The initialization also matters.
prev_sum = nums[0]
max_sum = nums[0]
For an all-negative input such as [-3, -2, -5], the correct answer is -2. Initializing max_sum to zero would incorrectly allow an empty subarray that the problem does not permit. Starting both variables with the first element handles negative-only arrays and lets the loop begin at the second element.
Complexity analysis
-
Time complexity: O(n)
- The algorithm visits each array element once and performs constant-time addition and comparison at every step.
-
Space complexity: O(1)
- It keeps only a few scalar variables regardless of the input size.
Implementation code
from typing import List
class Solution:
def maxSubArray(self, nums: List[int]) -> int:
n = len(nums)
if n == 1:
return nums[0]
prev_sum = nums[0]
max_sum = prev_sum
for i in range(1, n):
prev_sum = max(prev_sum + nums[i], nums[i])

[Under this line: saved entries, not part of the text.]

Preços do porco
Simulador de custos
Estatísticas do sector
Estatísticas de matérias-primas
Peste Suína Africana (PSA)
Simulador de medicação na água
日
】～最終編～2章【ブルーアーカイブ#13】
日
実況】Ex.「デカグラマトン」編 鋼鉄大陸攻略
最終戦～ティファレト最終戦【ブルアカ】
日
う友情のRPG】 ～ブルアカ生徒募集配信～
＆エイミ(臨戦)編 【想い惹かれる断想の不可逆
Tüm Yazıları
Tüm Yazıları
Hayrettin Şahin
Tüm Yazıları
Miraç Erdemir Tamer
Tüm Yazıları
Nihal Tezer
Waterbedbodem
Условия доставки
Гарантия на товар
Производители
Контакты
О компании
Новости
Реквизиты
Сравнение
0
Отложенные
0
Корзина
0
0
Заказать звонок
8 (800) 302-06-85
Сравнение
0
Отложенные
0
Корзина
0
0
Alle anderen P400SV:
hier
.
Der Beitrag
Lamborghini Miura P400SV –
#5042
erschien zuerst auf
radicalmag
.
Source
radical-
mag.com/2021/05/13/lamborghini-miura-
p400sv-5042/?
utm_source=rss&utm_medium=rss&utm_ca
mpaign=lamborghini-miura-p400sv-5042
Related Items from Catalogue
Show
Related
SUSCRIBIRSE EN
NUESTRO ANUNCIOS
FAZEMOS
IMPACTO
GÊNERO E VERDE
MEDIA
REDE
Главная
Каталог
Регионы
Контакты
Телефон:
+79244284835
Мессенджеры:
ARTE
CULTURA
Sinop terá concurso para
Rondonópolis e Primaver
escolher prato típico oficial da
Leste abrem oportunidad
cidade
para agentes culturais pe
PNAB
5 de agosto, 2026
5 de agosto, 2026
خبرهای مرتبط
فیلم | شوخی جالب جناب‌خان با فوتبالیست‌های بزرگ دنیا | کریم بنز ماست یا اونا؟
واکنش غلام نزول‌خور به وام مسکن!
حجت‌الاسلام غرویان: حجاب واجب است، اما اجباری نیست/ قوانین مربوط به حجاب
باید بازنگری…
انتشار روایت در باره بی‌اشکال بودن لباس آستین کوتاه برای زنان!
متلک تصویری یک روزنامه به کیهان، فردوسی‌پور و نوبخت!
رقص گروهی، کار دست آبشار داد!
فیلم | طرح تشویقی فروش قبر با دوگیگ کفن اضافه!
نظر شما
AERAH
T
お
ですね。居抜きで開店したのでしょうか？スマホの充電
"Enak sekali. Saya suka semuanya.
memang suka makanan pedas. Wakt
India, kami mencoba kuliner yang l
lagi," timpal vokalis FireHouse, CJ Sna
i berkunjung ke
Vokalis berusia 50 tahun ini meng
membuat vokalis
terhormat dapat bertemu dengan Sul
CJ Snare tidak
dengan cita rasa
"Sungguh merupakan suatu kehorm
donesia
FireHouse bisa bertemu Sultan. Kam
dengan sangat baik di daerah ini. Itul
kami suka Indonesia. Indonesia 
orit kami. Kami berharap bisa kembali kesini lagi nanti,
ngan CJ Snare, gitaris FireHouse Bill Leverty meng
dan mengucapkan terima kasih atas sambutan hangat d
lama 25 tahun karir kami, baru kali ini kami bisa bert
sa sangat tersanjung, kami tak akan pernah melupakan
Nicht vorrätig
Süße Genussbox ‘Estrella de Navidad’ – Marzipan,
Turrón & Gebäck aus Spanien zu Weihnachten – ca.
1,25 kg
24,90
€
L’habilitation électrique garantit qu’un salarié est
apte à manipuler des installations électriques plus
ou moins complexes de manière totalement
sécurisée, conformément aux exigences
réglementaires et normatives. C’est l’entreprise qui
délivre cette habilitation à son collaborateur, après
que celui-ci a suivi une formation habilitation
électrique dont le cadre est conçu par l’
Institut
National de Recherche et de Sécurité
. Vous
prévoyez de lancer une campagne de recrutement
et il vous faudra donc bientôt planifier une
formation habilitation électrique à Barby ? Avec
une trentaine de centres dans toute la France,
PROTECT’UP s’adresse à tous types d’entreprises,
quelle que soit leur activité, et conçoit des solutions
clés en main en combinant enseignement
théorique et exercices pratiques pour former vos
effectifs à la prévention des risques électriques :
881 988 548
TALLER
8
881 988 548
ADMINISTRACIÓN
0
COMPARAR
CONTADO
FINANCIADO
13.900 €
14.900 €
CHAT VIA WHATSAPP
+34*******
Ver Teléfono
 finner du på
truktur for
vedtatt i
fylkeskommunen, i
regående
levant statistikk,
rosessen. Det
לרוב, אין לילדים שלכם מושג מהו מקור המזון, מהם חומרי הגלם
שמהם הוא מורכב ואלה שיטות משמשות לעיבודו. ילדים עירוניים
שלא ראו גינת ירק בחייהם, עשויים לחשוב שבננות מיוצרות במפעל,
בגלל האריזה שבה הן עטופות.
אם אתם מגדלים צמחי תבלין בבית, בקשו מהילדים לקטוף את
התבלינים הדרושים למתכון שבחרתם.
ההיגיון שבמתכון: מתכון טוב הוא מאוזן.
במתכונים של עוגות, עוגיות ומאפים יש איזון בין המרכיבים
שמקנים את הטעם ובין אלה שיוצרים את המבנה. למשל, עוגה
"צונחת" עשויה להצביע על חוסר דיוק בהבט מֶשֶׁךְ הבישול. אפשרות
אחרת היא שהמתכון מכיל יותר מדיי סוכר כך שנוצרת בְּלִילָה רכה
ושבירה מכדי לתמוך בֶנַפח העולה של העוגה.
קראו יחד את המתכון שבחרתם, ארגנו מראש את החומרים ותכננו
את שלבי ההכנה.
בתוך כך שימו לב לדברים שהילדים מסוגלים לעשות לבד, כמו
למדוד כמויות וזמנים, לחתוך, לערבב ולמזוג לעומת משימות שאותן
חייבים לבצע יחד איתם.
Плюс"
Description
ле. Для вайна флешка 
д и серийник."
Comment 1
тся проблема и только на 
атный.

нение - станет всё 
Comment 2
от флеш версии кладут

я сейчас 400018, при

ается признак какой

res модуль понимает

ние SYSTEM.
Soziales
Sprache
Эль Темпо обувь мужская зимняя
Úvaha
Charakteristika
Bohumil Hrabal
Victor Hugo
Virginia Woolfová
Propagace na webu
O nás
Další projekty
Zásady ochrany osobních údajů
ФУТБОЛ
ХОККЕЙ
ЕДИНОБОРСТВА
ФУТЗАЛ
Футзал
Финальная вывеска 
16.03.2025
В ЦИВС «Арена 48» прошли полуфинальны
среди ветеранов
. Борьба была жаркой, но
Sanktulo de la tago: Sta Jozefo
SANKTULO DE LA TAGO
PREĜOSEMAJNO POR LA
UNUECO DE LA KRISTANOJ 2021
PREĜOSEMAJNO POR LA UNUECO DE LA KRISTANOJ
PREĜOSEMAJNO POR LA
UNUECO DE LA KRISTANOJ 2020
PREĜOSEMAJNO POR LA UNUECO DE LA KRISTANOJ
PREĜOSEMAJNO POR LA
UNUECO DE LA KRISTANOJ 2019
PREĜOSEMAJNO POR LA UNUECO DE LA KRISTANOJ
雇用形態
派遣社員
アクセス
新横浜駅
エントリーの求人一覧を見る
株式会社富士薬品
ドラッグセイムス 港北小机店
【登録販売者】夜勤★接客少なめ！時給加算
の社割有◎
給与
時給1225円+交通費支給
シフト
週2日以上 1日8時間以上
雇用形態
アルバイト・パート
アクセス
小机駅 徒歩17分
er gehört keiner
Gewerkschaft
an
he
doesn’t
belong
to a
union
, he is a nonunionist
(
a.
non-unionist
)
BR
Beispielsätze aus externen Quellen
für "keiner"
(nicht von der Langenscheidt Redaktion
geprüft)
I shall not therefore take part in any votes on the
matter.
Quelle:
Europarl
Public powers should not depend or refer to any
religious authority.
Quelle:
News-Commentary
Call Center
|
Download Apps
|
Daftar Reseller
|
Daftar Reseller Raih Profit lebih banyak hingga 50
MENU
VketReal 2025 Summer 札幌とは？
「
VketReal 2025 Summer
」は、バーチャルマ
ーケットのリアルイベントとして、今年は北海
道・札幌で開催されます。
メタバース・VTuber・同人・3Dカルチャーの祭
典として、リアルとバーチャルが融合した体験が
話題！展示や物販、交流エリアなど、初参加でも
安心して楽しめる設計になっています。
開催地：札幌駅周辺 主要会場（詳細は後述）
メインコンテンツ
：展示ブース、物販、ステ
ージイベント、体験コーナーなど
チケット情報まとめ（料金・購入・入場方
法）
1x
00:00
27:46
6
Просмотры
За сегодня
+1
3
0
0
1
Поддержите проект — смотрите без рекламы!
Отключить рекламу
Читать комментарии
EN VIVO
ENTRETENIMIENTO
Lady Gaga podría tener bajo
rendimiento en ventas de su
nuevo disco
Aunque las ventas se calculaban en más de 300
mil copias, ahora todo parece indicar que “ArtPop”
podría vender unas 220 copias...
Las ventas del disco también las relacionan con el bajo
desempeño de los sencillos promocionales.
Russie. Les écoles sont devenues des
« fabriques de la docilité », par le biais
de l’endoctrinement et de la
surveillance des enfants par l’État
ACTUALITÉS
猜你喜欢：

max_sum = max(max_sum, prev_sum)
return max_sum
Summary and reflection
The exact meaning of prev_sum is the maximum sum of a contiguous subarray ending at the current index. That definition turns the range decision into one comparison between extending the previous result and starting again with the current number. max_sum then preserves the best value across all ending positions.
There is no need to construct every range because each step depends only on the state produced at the previous position. Defining the state needed by the next iteration was the part that converted the nested range search into a linear scan.